Third, positioning. Crude is in its second straight weekly decline, and the latest combined commercial-plus-SPR drawdown figures, roughly 15 million barrels last week and more than 70 million over five weeks by one count, the largest sustained drawdown since the 1980s, describe a market already running hot on inventories. The marginal buyer who would chase a war headline has been chasing war headlines since February. There is exhaustion in the trade.
The Aramco Marker Has Arrived, and the Answer Is No
In mid-May, Saudi Aramco's chief executive warned that if Hormuz trade remained curtailed beyond a few weeks, roughly a mid-June horizon, the oil market would not normalize until 2027. He put the loss at around 100 million barrels per week of closure, with more than a billion barrels already lost, and noted the east-west pipeline had been ramped to 7 million barrels per day to compensate.
Mid-June is here. The strait is not only still closed but formally re-closed with a shoot-on-sight order, the ceasefire has collapsed, the MOU is shelved, and the US president is threatening to seize Iranian export infrastructure rather than negotiate its reopening. By Aramco's own framework, the 2027 normalization scenario is no longer the downside case. It is the base case.

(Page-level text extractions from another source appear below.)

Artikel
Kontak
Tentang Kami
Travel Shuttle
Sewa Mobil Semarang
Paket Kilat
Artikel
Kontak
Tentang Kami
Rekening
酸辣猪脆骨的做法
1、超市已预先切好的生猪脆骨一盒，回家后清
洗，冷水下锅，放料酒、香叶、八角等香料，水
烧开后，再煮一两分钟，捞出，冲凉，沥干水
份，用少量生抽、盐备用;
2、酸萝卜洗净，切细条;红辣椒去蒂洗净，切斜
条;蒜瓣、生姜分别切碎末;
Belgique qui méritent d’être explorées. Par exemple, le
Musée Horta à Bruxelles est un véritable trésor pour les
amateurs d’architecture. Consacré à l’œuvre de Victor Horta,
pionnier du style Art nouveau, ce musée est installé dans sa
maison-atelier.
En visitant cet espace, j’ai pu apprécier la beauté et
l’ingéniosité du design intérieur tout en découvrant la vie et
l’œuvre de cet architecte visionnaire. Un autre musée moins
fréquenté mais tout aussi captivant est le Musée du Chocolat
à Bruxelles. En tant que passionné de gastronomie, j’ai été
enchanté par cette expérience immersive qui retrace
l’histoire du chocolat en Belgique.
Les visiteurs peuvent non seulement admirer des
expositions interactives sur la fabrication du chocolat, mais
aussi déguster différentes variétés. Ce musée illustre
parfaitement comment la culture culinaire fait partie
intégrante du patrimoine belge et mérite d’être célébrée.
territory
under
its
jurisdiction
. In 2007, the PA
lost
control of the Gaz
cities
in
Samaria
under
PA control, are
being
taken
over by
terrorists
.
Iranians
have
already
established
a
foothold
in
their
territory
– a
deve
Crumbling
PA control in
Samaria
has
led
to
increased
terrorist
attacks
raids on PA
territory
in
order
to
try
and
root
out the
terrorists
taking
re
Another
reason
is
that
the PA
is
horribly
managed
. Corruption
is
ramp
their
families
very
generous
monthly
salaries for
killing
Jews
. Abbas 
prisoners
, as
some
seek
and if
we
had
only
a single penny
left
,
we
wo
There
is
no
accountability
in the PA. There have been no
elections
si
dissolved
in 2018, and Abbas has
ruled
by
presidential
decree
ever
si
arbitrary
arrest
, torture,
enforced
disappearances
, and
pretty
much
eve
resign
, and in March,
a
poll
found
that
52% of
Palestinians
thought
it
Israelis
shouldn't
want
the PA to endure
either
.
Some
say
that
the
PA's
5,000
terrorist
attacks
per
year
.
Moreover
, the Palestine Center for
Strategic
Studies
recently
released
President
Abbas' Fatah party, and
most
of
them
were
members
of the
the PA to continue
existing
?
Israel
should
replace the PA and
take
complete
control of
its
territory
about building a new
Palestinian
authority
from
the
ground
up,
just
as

That is the quiet repricing underneath Thursday's flat tape. The market did not move on the day's violence because the day's violence did not change the supply picture. What it changed is the timeline, and the timeline repricing happens slowly, in the back of the futures curve, not in a single session's headline move.
What to Watch
Whether the third US strike round happens as threatened, and what it hits. Strikes on oil infrastructure, Kharg in particular, would be the trigger that finally moves the front of the curve, because they would convert Iran's export capacity from blockaded to destroyed.
Whether Iran's Gulf-base retaliation extends to oil targets. The June 3 Kuwait airport strike and the June 5 Oman terminal strike established that Iranian retaliation reaches civilian and energy infrastructure in third countries. A repeat against Saudi or Emirati export facilities widens the supply disruption beyond Iran.
And whether anyone restores a diplomatic track. Qatar is reportedly still mediating draft exchanges. The 9% prediction-market odds on a near-term deal reflect how little is left of the process. But this war has cycled between collapse and negotiation repeatedly, and the next cycle, if it comes, starts from a market that has already priced the grind.
The ceasefire died on Thursday and oil closed flat. That is not calm. It is a market that has stopped believing in endings.
This article is for informational purposes only and does not constitute financial or investment advice. Oil market conditions can change rapidly. Consult a qualified financial professional before making investment decisions.